Each line of the listing below that includes "Balanceer" must be copied.

--- RECORD SET Enclosed Below ---

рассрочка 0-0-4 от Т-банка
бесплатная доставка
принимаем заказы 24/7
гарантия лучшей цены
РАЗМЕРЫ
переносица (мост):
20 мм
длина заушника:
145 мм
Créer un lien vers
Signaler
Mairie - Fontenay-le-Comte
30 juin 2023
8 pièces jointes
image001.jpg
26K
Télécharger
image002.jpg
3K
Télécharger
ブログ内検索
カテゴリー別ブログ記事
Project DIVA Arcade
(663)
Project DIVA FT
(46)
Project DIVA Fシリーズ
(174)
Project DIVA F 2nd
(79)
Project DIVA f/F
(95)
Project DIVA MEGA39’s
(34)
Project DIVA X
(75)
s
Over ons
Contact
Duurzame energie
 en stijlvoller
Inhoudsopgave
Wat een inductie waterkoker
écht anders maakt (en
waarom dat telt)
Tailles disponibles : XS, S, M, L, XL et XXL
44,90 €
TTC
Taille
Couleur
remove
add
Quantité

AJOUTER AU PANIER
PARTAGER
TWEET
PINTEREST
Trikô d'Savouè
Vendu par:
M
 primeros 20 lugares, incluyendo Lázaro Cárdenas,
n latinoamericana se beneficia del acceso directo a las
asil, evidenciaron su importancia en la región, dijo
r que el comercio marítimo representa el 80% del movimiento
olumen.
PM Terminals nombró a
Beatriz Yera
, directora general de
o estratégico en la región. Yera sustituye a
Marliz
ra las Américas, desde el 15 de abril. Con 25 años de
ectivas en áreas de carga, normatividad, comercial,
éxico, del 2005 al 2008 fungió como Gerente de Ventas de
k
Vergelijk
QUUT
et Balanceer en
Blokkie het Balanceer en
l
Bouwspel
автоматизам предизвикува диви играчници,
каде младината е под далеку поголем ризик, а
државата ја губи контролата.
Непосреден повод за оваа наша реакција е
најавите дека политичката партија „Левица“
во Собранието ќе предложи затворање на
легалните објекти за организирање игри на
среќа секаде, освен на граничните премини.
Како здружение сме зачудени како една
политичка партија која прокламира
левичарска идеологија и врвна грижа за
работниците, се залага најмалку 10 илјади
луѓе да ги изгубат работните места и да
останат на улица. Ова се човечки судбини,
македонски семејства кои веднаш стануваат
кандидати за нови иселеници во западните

--- End of Enclosed RECORD SET ---

◆ ANSWER BOX ◆
et Balanceer en
Blokkie het Balanceer en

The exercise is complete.